■ **YOUR GOAL**: Each entry is to be repeated word for word, and the images are to be dropped.

■ **INFORMATION**:
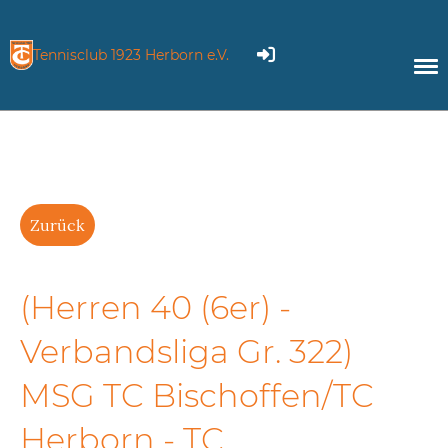
Tennisclub 1923 Herborn e.V.
Zurück
(Herren 40 (6er) -
Verbandsliga Gr. 322)
MSG TC Bischoffen/TC
Herborn - TC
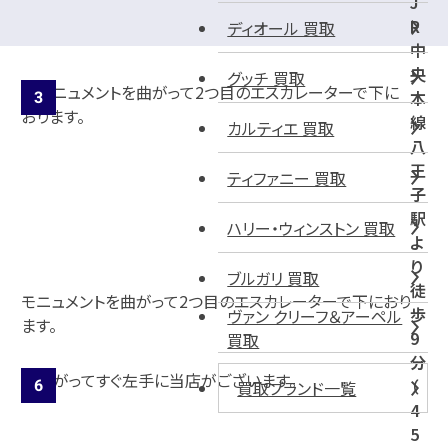
J
R
ディオール 買取
中
央
グッチ 買取
本
線
カルティエ 買取
八
王
ティファニー 買取
子
駅
ハリー・ウィンストン 買取
よ
り
ブルガリ 買取
徒
モニュメントを曲がって2つ目のエスカレーターで下におり
歩
ヴァン クリーフ＆アーペル
ます。
9
買取
分
（
買取ブランド一覧
4
5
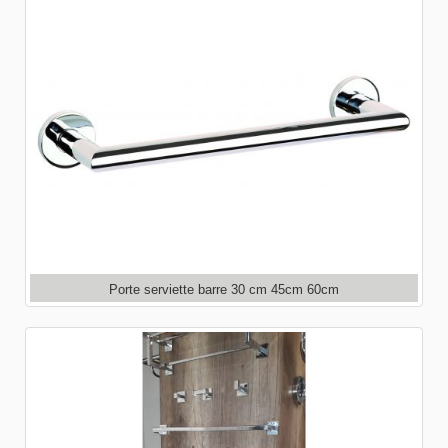
Porte serviette barre 30 cm 45cm 60cm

■ **RESULT OF THE EXERCISE**:
Tennisclub 1923 Herborn e.V.
Zurück
(Herren 40 (6er) -
Verbandsliga Gr. 322)
MSG TC Bischoffen/TC
Herborn - TC
J
R
ディオール 買取
中
央
グッチ 買取
本
線
カルティエ 買取
八
王
ティファニー 買取
子
駅
ハリー・ウィンストン 買取
よ
り
ブルガリ 買取
徒
モニュメントを曲がって2つ目のエスカレーターで下におり
歩
ヴァン クリーフ＆アーペル
ます。
9
買取
分
（
買取ブランド一覧
4
5
Porte serviette barre 30 cm 45cm 60cm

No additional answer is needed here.